(Task goal) Every line containing the string "proyecto" should be returned from the records.

####################

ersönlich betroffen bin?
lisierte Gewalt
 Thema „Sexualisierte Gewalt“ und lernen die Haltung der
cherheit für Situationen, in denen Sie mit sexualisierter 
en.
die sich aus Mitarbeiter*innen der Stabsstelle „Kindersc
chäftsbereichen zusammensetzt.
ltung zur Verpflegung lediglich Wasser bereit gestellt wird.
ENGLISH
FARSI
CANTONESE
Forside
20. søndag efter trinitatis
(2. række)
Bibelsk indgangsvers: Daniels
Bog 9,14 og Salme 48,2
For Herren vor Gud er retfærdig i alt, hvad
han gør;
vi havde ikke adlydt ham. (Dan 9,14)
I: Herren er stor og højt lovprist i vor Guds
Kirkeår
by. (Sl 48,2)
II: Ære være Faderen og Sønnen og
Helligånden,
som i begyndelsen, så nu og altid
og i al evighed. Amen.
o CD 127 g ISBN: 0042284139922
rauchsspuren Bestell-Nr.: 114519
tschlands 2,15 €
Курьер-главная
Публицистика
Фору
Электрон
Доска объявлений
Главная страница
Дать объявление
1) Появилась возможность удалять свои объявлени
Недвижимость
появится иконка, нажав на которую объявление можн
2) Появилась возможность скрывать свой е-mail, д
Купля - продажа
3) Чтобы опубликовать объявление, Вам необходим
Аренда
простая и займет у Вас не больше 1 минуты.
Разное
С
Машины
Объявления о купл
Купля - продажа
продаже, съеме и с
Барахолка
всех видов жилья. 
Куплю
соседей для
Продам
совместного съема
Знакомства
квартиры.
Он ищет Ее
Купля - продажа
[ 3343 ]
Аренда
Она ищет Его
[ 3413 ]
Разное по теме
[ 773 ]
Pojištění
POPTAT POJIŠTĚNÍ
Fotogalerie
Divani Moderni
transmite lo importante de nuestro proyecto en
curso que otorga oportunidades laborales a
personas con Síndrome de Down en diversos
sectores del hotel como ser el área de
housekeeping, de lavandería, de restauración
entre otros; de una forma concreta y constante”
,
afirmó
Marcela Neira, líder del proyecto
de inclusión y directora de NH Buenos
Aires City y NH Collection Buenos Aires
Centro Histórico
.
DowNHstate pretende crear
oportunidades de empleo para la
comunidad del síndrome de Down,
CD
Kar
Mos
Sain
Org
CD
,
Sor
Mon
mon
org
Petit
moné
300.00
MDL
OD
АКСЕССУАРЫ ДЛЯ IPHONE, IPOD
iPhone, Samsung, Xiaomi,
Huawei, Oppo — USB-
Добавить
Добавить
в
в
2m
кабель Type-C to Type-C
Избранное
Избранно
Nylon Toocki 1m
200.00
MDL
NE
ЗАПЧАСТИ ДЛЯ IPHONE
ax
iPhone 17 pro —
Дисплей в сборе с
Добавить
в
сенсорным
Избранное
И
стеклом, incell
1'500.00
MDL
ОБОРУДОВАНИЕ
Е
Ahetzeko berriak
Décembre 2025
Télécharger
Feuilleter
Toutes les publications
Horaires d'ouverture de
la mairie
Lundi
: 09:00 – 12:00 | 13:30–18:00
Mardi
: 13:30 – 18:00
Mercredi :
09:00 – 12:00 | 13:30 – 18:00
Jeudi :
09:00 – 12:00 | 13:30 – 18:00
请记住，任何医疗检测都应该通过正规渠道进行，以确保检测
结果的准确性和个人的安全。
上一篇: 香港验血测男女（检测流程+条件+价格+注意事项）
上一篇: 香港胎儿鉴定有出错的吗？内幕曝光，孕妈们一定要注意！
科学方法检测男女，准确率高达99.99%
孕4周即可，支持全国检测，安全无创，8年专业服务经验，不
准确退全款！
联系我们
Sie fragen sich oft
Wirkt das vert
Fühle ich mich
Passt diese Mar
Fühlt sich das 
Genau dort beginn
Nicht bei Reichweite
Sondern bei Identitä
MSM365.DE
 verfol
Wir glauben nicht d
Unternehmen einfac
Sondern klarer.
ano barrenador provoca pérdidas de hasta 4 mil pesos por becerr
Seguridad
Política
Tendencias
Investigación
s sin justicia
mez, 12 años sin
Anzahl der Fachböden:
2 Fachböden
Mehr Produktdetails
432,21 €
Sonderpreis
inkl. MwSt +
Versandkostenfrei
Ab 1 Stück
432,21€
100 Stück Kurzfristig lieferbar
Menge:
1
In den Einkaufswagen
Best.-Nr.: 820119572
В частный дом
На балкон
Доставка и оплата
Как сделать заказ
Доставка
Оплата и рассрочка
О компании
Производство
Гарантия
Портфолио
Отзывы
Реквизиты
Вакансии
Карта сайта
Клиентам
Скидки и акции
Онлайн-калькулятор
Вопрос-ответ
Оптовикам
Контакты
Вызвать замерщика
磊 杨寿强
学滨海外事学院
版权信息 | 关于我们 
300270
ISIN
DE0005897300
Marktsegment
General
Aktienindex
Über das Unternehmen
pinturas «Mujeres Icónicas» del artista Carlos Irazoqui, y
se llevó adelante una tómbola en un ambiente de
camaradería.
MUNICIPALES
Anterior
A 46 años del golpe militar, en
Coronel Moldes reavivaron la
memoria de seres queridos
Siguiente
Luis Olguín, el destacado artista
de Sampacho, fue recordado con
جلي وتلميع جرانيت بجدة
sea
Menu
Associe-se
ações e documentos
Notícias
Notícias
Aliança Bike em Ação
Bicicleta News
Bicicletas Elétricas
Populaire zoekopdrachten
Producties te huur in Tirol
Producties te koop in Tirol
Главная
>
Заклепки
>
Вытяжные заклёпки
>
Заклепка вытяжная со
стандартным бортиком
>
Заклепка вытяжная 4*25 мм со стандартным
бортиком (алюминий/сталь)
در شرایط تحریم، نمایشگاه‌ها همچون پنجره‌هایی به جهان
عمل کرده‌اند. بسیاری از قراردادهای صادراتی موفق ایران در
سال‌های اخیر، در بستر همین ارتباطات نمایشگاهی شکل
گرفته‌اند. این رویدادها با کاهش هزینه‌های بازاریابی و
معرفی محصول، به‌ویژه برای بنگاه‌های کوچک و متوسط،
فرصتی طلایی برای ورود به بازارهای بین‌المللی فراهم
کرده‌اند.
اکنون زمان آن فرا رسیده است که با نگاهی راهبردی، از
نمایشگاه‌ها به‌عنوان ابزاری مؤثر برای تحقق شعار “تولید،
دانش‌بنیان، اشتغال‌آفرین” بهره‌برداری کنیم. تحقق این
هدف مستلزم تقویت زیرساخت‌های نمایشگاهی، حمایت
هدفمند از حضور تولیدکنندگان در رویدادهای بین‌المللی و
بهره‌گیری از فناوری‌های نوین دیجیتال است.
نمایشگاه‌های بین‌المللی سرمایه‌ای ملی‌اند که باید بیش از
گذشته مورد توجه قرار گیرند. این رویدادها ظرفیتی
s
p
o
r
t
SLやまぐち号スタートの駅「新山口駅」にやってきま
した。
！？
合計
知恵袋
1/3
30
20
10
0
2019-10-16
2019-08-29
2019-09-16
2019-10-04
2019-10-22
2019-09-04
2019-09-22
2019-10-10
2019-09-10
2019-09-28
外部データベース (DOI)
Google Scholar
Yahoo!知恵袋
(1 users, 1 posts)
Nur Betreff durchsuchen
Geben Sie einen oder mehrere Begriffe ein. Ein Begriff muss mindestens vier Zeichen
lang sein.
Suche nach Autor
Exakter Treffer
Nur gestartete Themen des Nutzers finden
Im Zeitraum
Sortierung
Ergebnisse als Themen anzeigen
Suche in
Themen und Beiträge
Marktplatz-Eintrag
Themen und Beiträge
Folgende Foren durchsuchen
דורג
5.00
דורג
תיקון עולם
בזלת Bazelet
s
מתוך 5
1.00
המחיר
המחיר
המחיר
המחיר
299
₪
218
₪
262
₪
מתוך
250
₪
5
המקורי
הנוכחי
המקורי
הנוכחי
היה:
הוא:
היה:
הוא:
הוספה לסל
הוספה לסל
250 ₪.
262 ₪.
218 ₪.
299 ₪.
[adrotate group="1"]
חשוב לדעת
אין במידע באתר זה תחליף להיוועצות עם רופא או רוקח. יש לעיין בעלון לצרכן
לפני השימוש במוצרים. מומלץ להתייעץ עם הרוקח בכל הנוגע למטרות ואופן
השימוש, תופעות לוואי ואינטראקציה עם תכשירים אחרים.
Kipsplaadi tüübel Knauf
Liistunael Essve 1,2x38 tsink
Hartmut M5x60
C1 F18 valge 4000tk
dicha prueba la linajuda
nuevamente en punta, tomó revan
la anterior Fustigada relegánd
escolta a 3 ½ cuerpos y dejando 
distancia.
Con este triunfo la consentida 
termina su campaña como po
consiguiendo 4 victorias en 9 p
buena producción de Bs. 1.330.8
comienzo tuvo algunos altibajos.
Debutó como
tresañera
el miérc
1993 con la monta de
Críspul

####################

(Output for this task)
transmite lo importante de nuestro proyecto en
Marcela Neira, líder del proyecto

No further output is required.